*Problem details*
Note on the material below: return exactly the lines from the line that holds "Find the location of a particular element." through the line that holds "Describe the element", and leave out each picture.

*Supplied material*
------------------------------------------------

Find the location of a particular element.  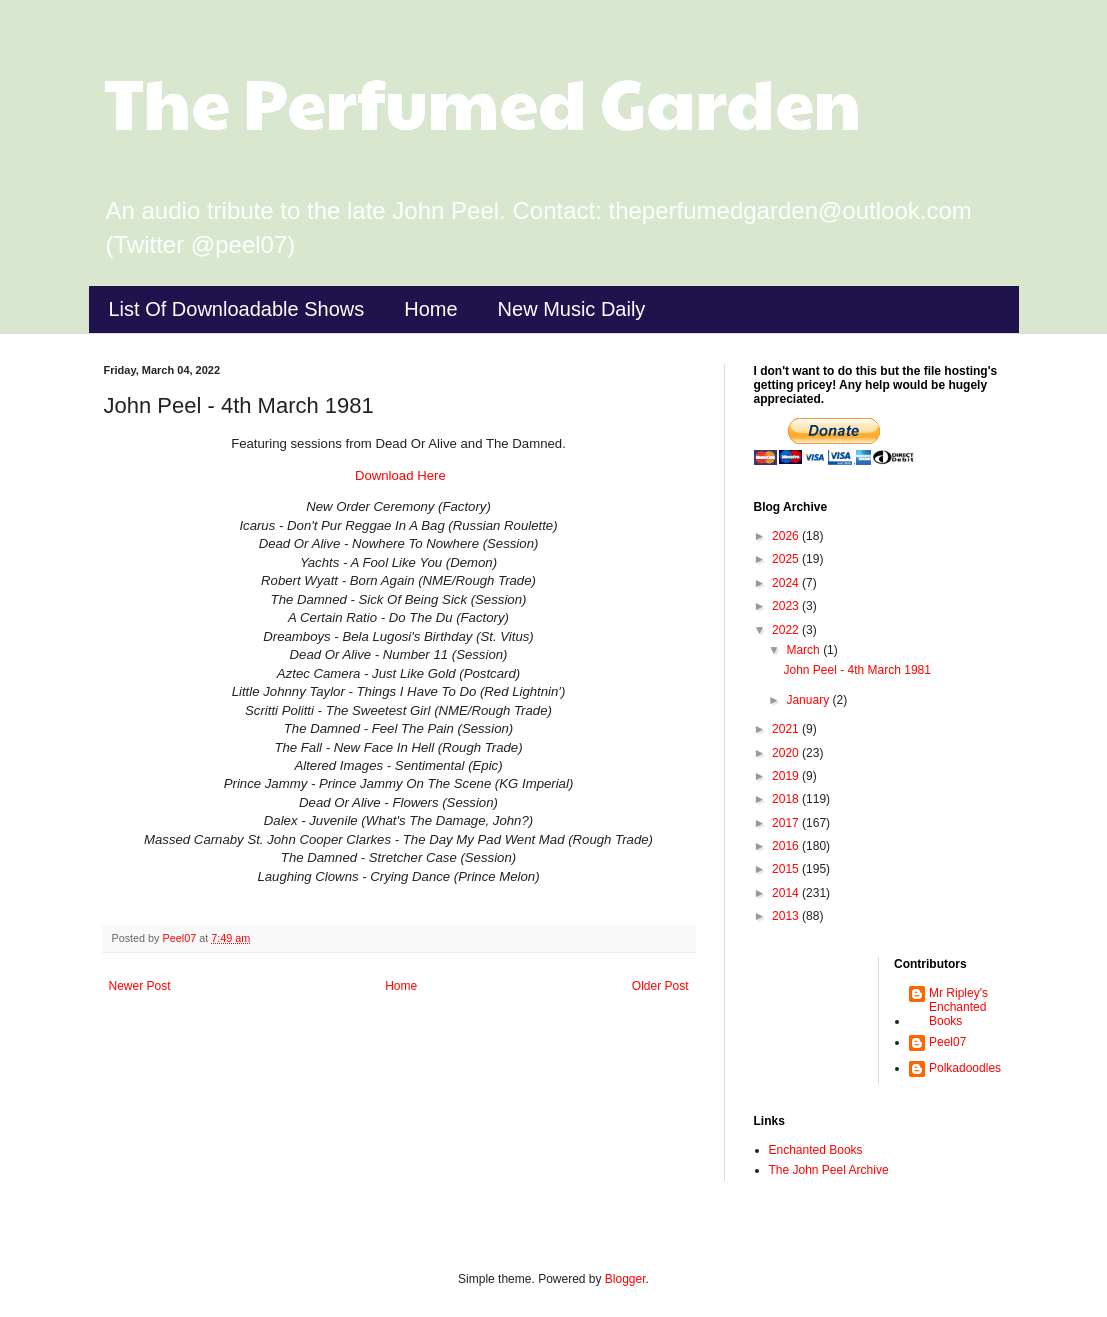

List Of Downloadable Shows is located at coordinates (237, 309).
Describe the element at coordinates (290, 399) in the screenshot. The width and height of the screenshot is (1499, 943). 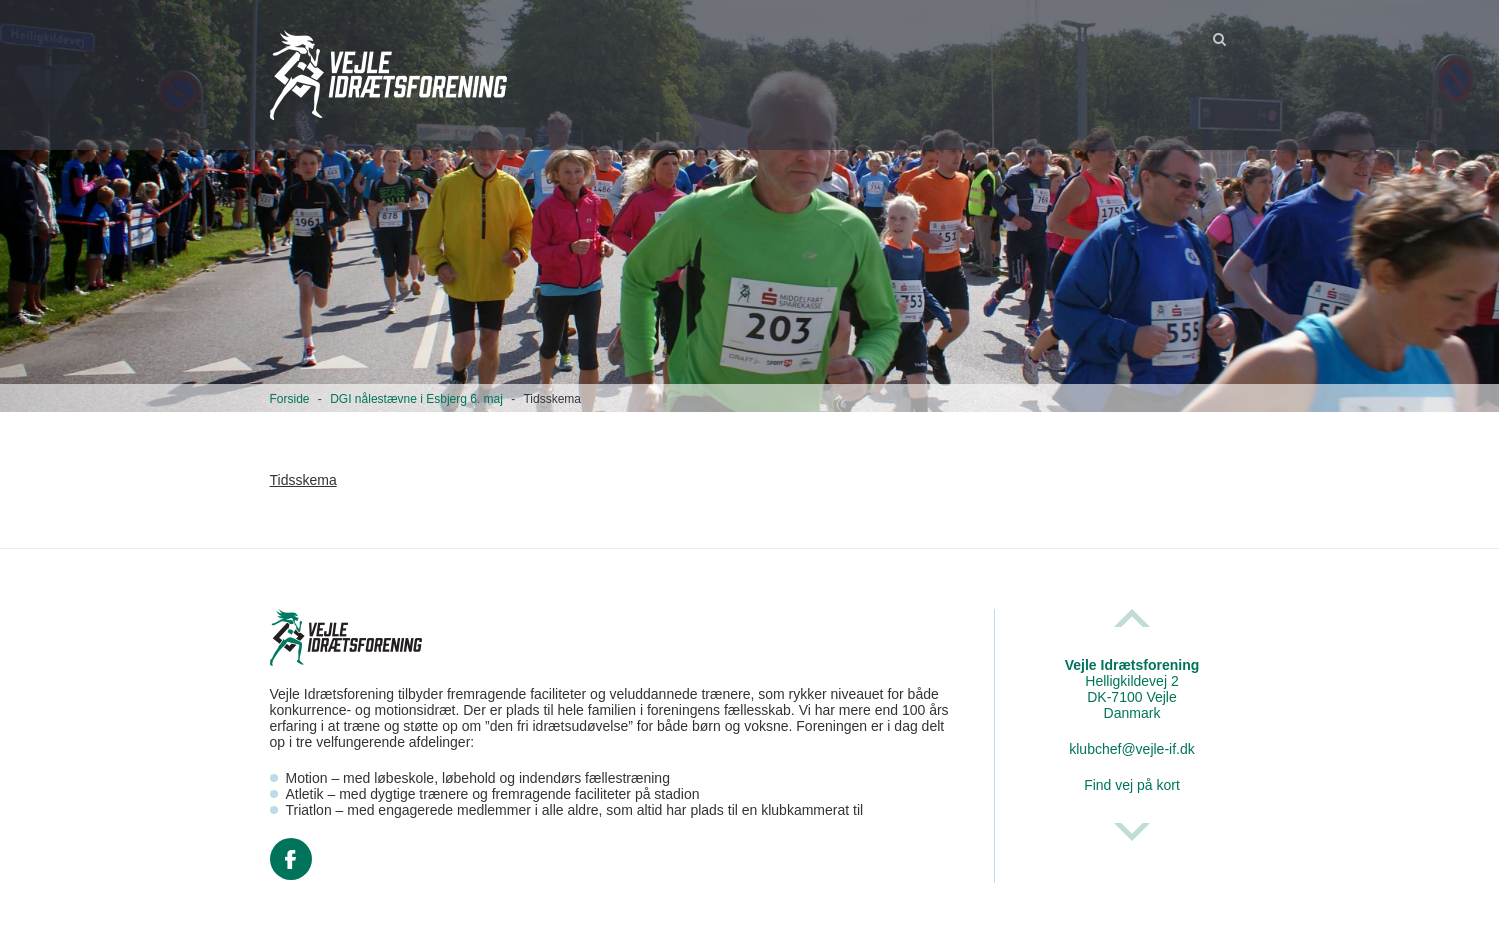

------------------------------------------------

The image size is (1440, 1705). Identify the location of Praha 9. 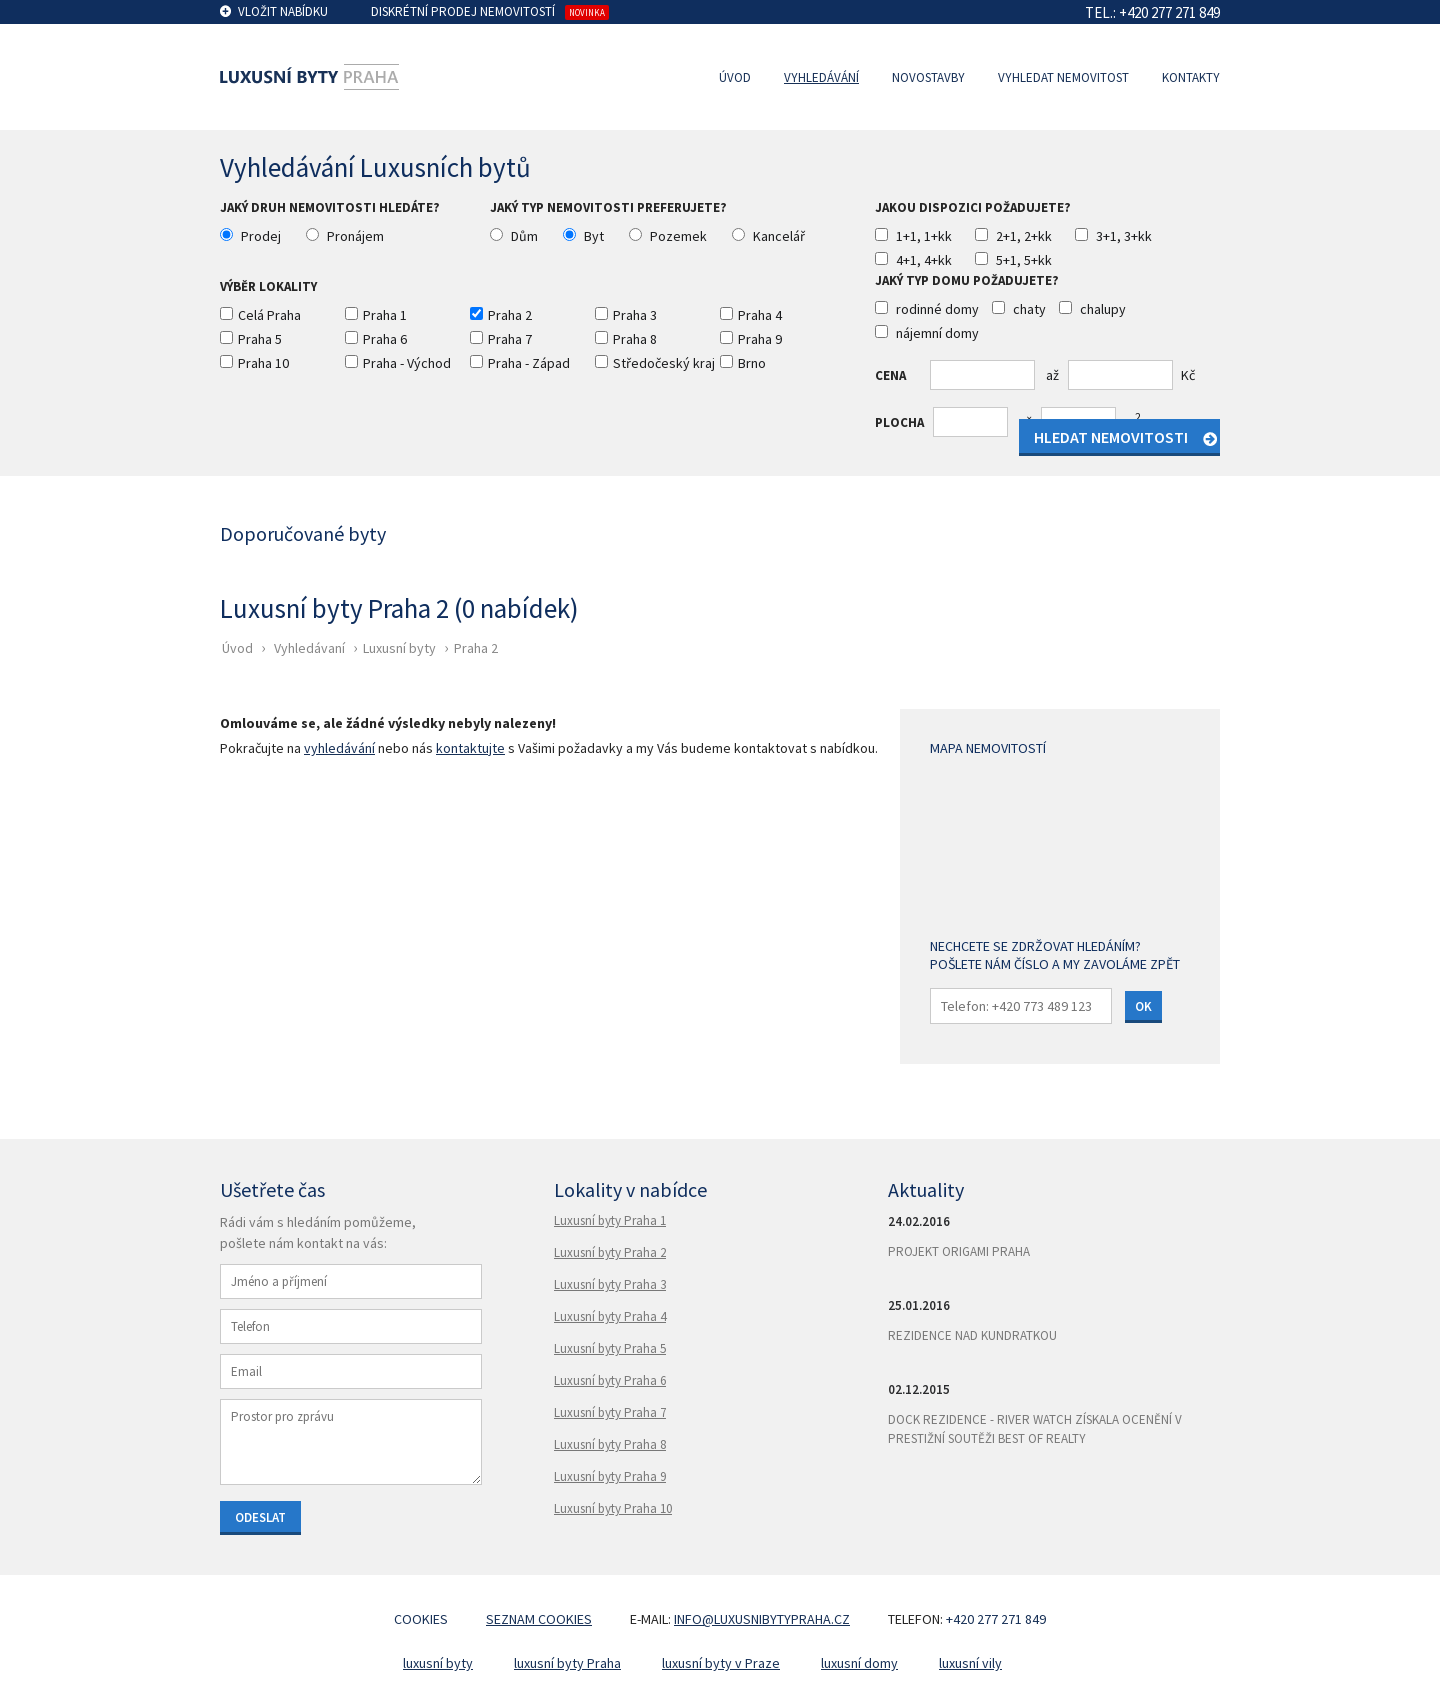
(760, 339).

------------------------------------------------

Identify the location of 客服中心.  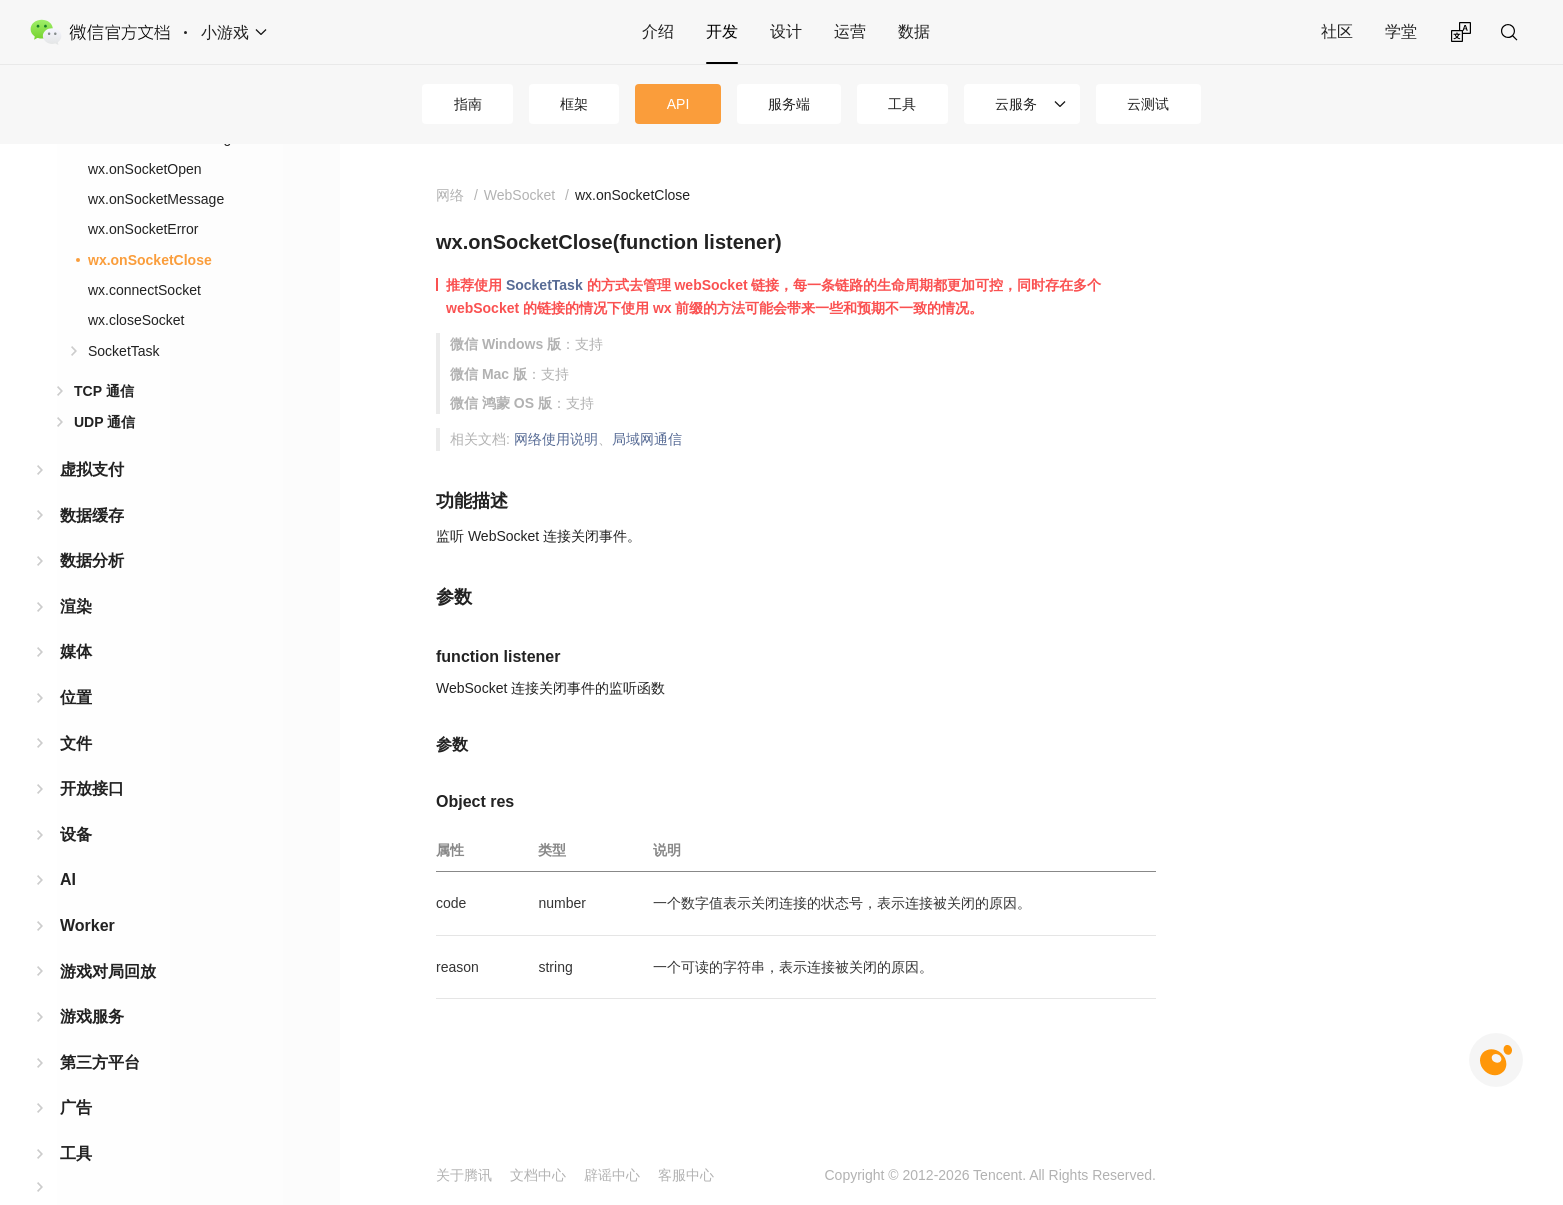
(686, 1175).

------------------------------------------------

*Solved problem*
Find the location of a particular element.  

List Of Downloadable Shows is located at coordinates (237, 309).
Describe the element at coordinates (290, 399) in the screenshot. The width and height of the screenshot is (1499, 943). 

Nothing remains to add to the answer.